Exercise details
Repeat each entry exactly, but do not carry over the pictures.

START Source information

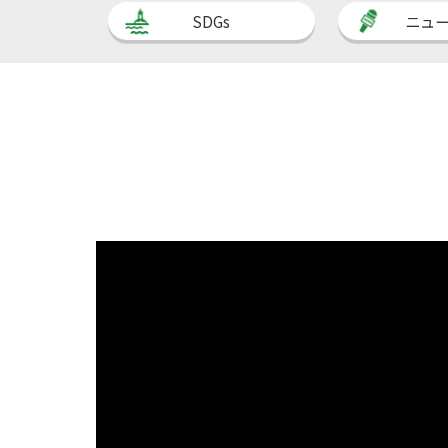
SDGs
ニュ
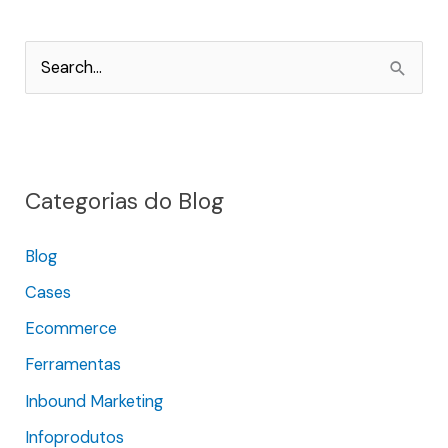
P
e
s
q
Categorias do Blog
u
i
Blog
s
Cases
a
r
Ecommerce
p
Ferramentas
o
Inbound Marketing
r
Infoprodutos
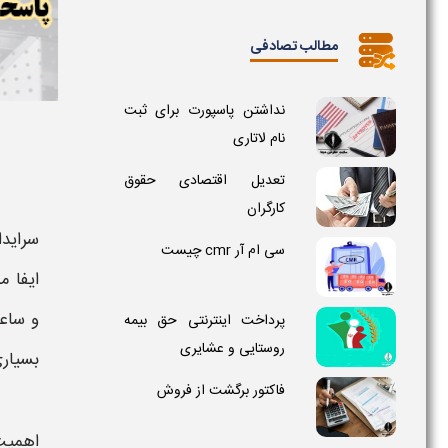
مطالب تصادفی
نداشتن پاسپورت برای ثبت
نام لاتاری
تعدیل اقتصادی حقوق
کارگران
سرایدا
سی ام آر cmr چیست
ایفا م
و ساعا
پرداخت اینترنتی حق بیمه
روستایی و عشایری
بسیاری
فاکتور برگشت از فروش
اهمیت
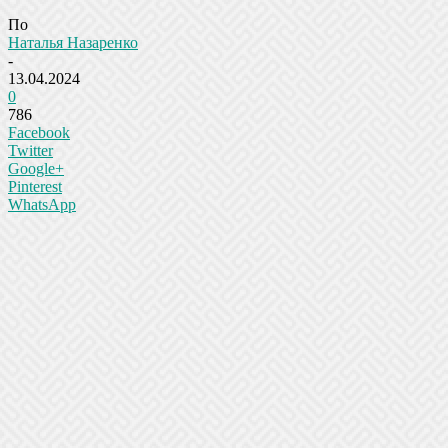
По
Наталья Назаренко
-
13.04.2024
0
786
Facebook
Twitter
Google+
Pinterest
WhatsApp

END Source information

Solution for this exercise
SDGs
ニュ
P
e
s
q
Categorias do Blog
u
i
Blog
s
Cases
a
r
Ecommerce
p
Ferramentas
o
Inbound Marketing
r
Infoprodutos
مطالب تصادفی
نداشتن پاسپورت برای ثبت
نام لاتاری
تعدیل اقتصادی حقوق
کارگران
سرایدا
سی ام آر cmr چیست
ایفا م
و ساعا
پرداخت اینترنتی حق بیمه
روستایی و عشایری
بسیاری
فاکتور برگشت از فروش
اهمیت
По
Наталья Назаренко
-
13.04.2024
0
786
Facebook
Twitter
Google+
Pinterest
WhatsApp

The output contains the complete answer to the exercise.